I haven’t written a blog in a while. Life got a little rough (as it does!) But I’m going to share just a small part of that roughness, because I think more people need to be aware of the very heartbreaking and complex nature of an illness - Myalgic Encephalomyelitis/ Chronic Fatigue Syndrome. An illness Id never never really heard of, and an illness my daughter was diagnosed with at age 18 years of age. 25% of people with ME/CFS who are severely affected and they are bed and house bound. Sadly, for the last 3 years this has been my daughters experience. This is some of our story.
My daughter was the most energetic, passionate, creative person I knew. She was just finishing high school and about to go to University to study design.. a life path she’d worked so incredibly hard for. She was a well loved student, dancer, designer, artist and friend. She was the bubbly energy of all our family parties! I’d just finished single parenting 4 kids for the previous 10 years and had my van ready to go travelling. Freedom from responsibilities around the corner, and the celebrations of my kids flying their wings in my heart.

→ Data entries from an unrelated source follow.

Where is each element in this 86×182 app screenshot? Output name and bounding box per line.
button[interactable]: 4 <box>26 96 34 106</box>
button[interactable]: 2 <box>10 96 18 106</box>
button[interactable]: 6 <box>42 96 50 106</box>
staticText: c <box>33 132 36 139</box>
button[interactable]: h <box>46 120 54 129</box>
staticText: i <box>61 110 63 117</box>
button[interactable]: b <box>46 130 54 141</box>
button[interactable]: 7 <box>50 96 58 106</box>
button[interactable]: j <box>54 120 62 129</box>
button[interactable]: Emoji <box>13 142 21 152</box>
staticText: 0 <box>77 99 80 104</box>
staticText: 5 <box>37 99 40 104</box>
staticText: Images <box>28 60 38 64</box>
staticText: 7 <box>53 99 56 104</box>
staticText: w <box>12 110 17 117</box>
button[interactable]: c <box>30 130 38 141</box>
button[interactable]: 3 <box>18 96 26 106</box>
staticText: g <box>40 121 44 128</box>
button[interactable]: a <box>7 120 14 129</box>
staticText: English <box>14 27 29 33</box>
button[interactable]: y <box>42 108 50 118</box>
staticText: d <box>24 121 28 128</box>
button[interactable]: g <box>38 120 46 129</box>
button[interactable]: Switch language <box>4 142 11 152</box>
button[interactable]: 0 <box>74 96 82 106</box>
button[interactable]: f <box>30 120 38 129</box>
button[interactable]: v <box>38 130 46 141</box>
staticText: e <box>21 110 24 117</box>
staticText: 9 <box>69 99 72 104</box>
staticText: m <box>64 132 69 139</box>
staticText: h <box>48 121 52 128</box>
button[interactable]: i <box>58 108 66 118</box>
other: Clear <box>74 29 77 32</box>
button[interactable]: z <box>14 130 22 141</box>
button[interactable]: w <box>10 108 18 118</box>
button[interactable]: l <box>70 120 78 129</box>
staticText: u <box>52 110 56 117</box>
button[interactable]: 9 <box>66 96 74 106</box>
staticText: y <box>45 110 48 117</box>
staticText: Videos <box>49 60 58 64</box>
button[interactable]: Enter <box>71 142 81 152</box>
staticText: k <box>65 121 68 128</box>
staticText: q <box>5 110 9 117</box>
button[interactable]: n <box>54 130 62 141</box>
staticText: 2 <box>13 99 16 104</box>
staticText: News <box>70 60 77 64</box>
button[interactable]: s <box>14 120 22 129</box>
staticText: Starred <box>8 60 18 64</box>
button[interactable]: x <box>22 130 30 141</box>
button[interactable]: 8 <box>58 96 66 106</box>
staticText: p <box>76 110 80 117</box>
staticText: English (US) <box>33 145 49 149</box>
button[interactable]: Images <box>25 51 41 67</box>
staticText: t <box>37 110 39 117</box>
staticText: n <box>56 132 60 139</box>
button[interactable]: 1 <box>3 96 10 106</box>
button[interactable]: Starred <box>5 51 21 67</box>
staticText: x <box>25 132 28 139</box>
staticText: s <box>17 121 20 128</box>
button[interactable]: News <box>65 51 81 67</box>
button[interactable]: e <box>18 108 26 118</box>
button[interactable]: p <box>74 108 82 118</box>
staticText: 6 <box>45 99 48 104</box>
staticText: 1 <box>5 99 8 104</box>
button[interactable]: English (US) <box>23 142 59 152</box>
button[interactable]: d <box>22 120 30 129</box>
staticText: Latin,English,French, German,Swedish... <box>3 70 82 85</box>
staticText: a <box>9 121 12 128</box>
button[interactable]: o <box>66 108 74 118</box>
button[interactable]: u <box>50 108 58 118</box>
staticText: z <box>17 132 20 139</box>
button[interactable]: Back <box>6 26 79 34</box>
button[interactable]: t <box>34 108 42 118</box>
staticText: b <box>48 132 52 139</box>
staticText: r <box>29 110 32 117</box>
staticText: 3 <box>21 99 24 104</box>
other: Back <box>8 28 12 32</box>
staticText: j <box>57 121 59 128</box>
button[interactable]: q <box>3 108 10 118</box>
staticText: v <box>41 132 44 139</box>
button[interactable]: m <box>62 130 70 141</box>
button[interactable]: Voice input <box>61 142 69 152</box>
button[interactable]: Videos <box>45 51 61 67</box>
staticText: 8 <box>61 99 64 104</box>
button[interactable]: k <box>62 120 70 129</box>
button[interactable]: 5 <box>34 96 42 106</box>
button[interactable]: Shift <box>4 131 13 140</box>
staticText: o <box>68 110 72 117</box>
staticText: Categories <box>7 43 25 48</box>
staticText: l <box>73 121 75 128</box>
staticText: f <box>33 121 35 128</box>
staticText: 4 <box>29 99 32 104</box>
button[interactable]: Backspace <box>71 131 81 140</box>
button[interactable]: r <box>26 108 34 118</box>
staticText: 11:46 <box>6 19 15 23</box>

But with her diagnosis came a very different reality...for both of us.
The years that followed this diagnosis have been ... well... cruel. Having a child with severe ME/CFS is like living some kind of torturous reality where you grieve every day the active, vibrant go getter child you once shared your life with. And begin your role as full time carer for a very, very sick young person, who can no longer do the most basic tasks like read, walk, cook, sit up, remember things, eat the foods she loves... she suffers in pain everyday... hidden away from the world in a dark room... for weeks, months... and now years. What made this reality even more excruciating is that for a very long time not a single doctor could tell us, what was wrong, what was happening to her... or if she will ever come back.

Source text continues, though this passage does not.